Looking for ways to use items that are wilting away in the refrigerator? I found asparagus that I wanted to use in a different way. So I cut them into thirds and blanched them in boiling water for a few minutes until tender, then moved the pieces to a bowl of ice water with a slotted spoon or spider. This stops the cooking and “shocks” the vegetable, saving that pretty verde (green) color. With the heat turned off I then tossed a cup of frozen peas into the same hot water for just a minute to take the chill out before scooping them out and placing them into the bowl of ice water.

Back to the fridge I found a small amount of spinach left in a bag, grabbed a lemon and a bottle of white wine. Light extra virgin olive oil, and a trip outside to the herb garden I cut some spring onions, chives, and mint that all went into my blender. (Cilantro would have been good to brighten the flavor). I whizzed it up adding oil and wine until it resembled a sauce and then added the zest and juice of a lemon (tip: always zest the lemon before cutting it). I then added 1/3 cup of grated parmesan cheese (which is salty so taste before seasoning). Add salt and ground black pepper to taste. If you like heat you could add garlic or jalapeños, but I thought asparagus and peas were such fresh and gentle veggies, I didn’t want to over power them. Be creative and use what you have (celery may have added a nice flavor, parsley might be the only herb you have so use that). Just think green. I bet some green grapes would have added a little sweetness.

I then cooked a half box of tiny shell pasta, imagining the sauce gathering inside their little cups. When the shells were al dente I warmed my verde mixture and using a little pasta water tossed the pasta and sauce together. This wasn’t a formal recipe, just playing around with what I had. All I could think of is all of the great green vegetables I was getting in one bite. I then drizzled the top with a little olive oil and to finish it off, I would have shaved some parmesan over the top if I had a block, but I only had some pre-shredded – so I topped it with that.

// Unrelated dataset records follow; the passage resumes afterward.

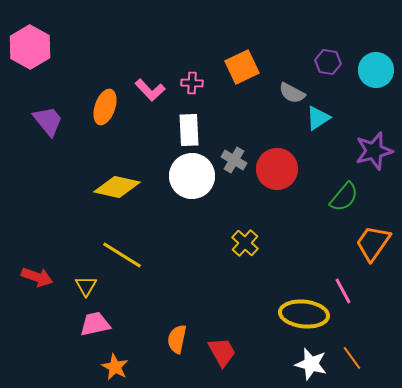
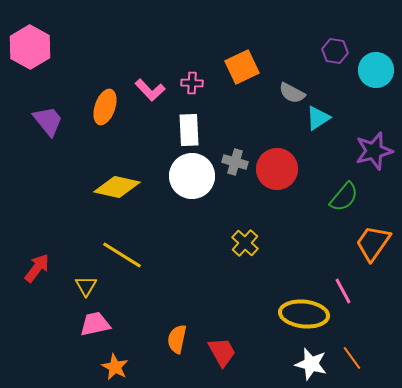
purple hexagon: moved 7 px right, 11 px up
gray cross: moved 1 px right, 2 px down; rotated 15 degrees counterclockwise
red arrow: moved 9 px up; rotated 72 degrees counterclockwise
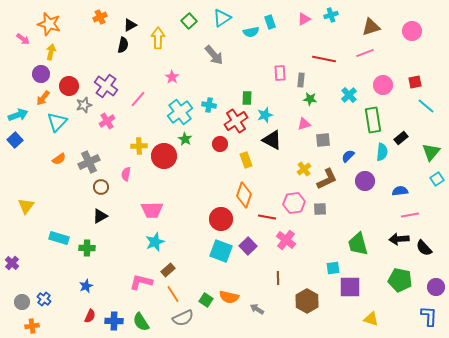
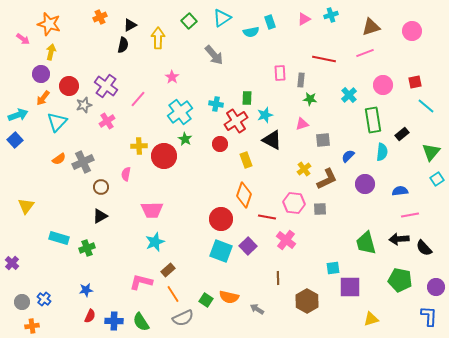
cyan cross at (209, 105): moved 7 px right, 1 px up
pink triangle at (304, 124): moved 2 px left
black rectangle at (401, 138): moved 1 px right, 4 px up
gray cross at (89, 162): moved 6 px left
purple circle at (365, 181): moved 3 px down
pink hexagon at (294, 203): rotated 15 degrees clockwise
green trapezoid at (358, 244): moved 8 px right, 1 px up
green cross at (87, 248): rotated 21 degrees counterclockwise
blue star at (86, 286): moved 4 px down; rotated 16 degrees clockwise
yellow triangle at (371, 319): rotated 35 degrees counterclockwise
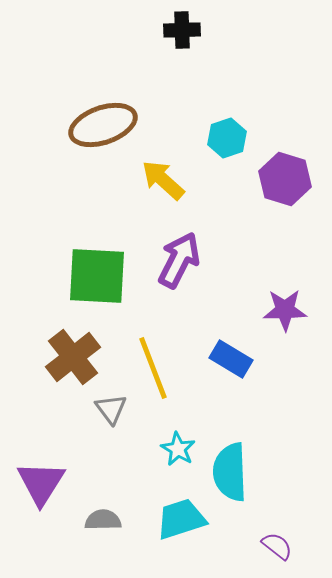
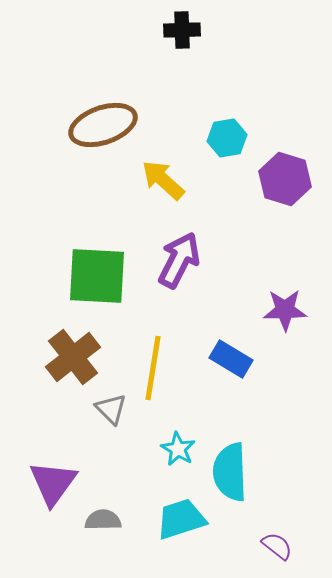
cyan hexagon: rotated 9 degrees clockwise
yellow line: rotated 30 degrees clockwise
gray triangle: rotated 8 degrees counterclockwise
purple triangle: moved 12 px right; rotated 4 degrees clockwise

Ravioli with Pesto Cream Sauce

What to do with a 10 oz bag of store bought ravioli? Well you need a sauce, but don’t have any in the pantry and don’t have time to make one from scratch. To make this Pesto cream sauce you will need:

A jar of homemade or store bought pesto

1/2 cup heavy cream or half and half

2 tablespoons butter

Garlic and onion powder

salt and pepper to taste

fresh basil (optional)

shaved or grated parmesan (optional)

This dinner took literally less than 15 minutes to prepare. I spotted a jar of pesto I made with basil from my garden in the refrigerator and a carton of heavy cream. I did not measure the amounts I used, so I just had to guess based the pictures what the approximate amounts were.

Begin with preparing the ravioli according to the package instructions. My chicken and roasted garlic version only took 4 minutes to cook once the salted boiling water was rolling so you can either make the sauce first and then prepare the pasta or cook both at the same time. Having all of the ingredients on the counter ready to go will help you work faster.

While the ravioli was cooking, I placed a 10 inch non-stick skillet over medium heat and added about 1/4 cup of pesto followed by about 1/2 cup of heavy cream. (I actually just poured until the cream created a layer the width of the skillet.) I sprinkled a little onion and garlic powder (probably about 1/2 teaspoon of each), added salt and black pepper as I stirred and tasted. Pesto has a lot of flavor so you get a big bang from the one ingredient. I then added the butter and stirred everything together. It’s very yellow at first, and as you stir you can see the creamy white color.

The pasta now ready, scoop the ravioli from the boiling pot of water with a slotted spoon and put directly into the sauce. When all of the pasta is transferred to the sauce, gently toss until the pasta is coated. It’s ready to serve with the options of sprinkling with chopped fresh basil (or other herbs), a little shaved or grated parmesan and a toasted crusty bread like a baguette or garlic bread sticks.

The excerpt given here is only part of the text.